Problem statement
Could each entry below be written out exactly, with every picture dropped?

Source data
Start of Block
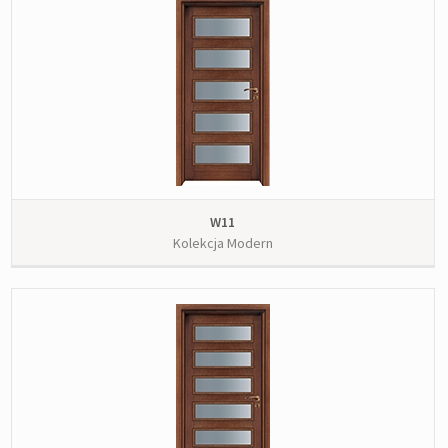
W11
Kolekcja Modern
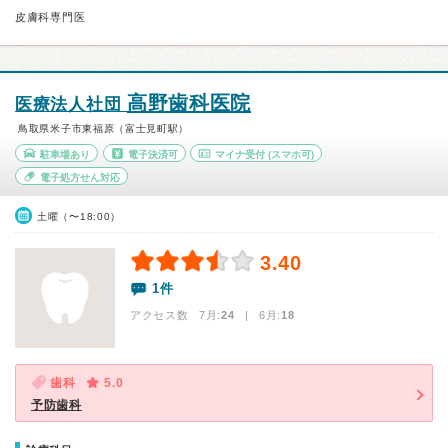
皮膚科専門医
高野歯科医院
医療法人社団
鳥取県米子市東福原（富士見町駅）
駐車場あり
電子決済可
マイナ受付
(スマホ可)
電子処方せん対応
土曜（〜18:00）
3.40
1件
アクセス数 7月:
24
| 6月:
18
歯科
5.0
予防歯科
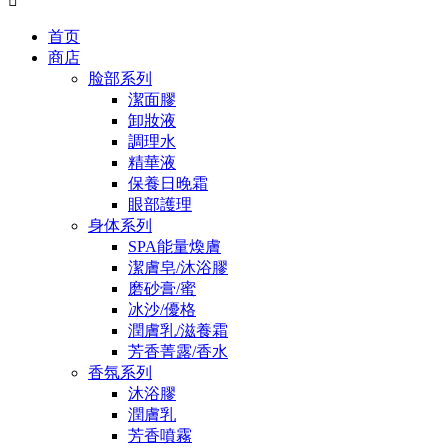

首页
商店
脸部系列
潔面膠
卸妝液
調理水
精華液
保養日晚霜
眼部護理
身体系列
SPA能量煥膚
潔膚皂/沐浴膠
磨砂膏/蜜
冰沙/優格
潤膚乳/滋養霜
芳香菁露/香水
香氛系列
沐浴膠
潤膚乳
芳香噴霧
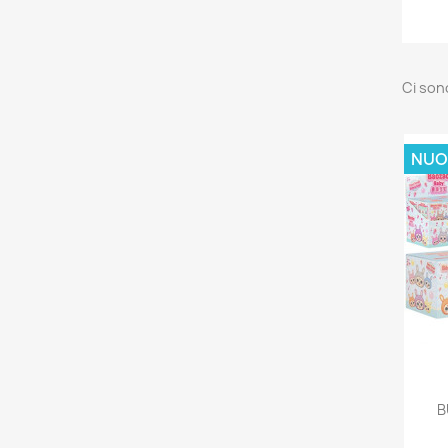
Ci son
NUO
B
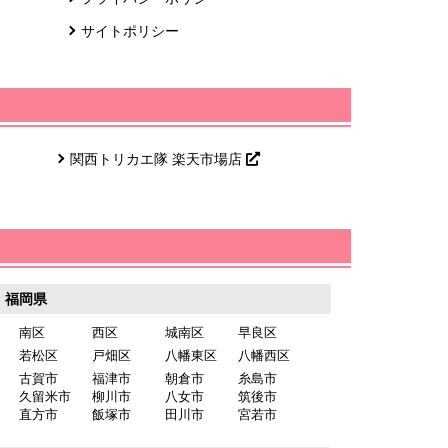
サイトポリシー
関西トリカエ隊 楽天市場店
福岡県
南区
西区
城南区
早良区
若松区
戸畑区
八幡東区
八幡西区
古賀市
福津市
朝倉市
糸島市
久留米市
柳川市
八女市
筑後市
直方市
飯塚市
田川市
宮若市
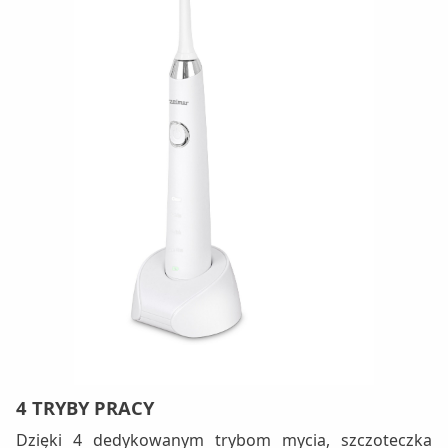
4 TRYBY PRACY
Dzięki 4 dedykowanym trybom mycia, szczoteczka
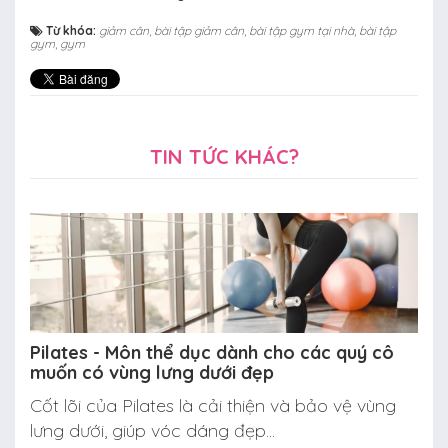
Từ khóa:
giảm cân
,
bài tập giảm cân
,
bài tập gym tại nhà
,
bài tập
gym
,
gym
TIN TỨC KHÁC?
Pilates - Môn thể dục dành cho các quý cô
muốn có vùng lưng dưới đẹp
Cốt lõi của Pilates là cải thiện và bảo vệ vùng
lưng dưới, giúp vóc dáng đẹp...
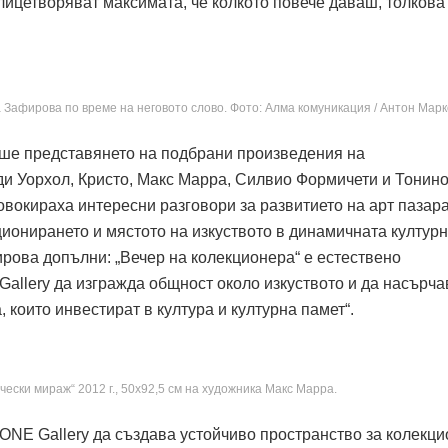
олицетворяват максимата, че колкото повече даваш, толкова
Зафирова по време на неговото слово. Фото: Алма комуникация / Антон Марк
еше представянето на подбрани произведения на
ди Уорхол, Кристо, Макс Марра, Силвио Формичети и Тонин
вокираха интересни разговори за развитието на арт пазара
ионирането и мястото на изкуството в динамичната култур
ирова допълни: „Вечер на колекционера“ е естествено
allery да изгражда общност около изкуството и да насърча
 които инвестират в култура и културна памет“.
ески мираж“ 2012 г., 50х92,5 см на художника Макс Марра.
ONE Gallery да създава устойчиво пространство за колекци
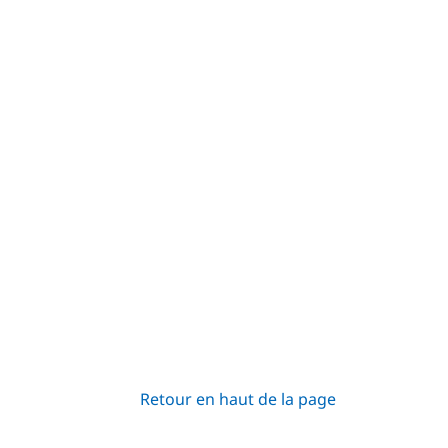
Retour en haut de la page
End of Block
Exercise response
W11
Kolekcja Modern
皮膚科専門医
高野歯科医院
医療法人社団
鳥取県米子市東福原（富士見町駅）
駐車場あり
電子決済可
マイナ受付
(スマホ可)
電子処方せん対応
土曜（〜18:00）
3.40
1件
アクセス数 7月:
24
| 6月:
18
歯科
5.0
予防歯科

首页
商店
脸部系列
潔面膠
卸妝液
調理水
精華液
保養日晚霜
眼部護理
身体系列
SPA能量煥膚
潔膚皂/沐浴膠
磨砂膏/蜜
冰沙/優格
潤膚乳/滋養霜
芳香菁露/香水
香氛系列
沐浴膠
潤膚乳
芳香噴霧
Ci son
NUO
B
サイトポリシー
関西トリカエ隊 楽天市場店
福岡県
南区
西区
城南区
早良区
若松区
戸畑区
八幡東区
八幡西区
古賀市
福津市
朝倉市
糸島市
久留米市
柳川市
八女市
筑後市
直方市
飯塚市
田川市
宮若市
4 TRYBY PRACY
Dzięki 4 dedykowanym trybom mycia, szczoteczka
Từ khóa:
giảm cân
,
bài tập giảm cân
,
bài tập gym tại nhà
,
bài tập
gym
,
gym
TIN TỨC KHÁC?
Pilates - Môn thể dục dành cho các quý cô
muốn có vùng lưng dưới đẹp
Cốt lõi của Pilates là cải thiện và bảo vệ vùng
lưng dưới, giúp vóc dáng đẹp...
олицетворяват максимата, че колкото повече даваш, толкова
Зафирова по време на неговото слово. Фото: Алма комуникация / Антон Марк
еше представянето на подбрани произведения на
ди Уорхол, Кристо, Макс Марра, Силвио Формичети и Тонин
вокираха интересни разговори за развитието на арт пазара
ионирането и мястото на изкуството в динамичната култур
ирова допълни: „Вечер на колекционера“ е естествено
allery да изгражда общност около изкуството и да насърча
 които инвестират в култура и културна памет“.
ески мираж“ 2012 г., 50х92,5 см на художника Макс Марра.
ONE Gallery да създава устойчиво пространство за колекци
Retour en haut de la page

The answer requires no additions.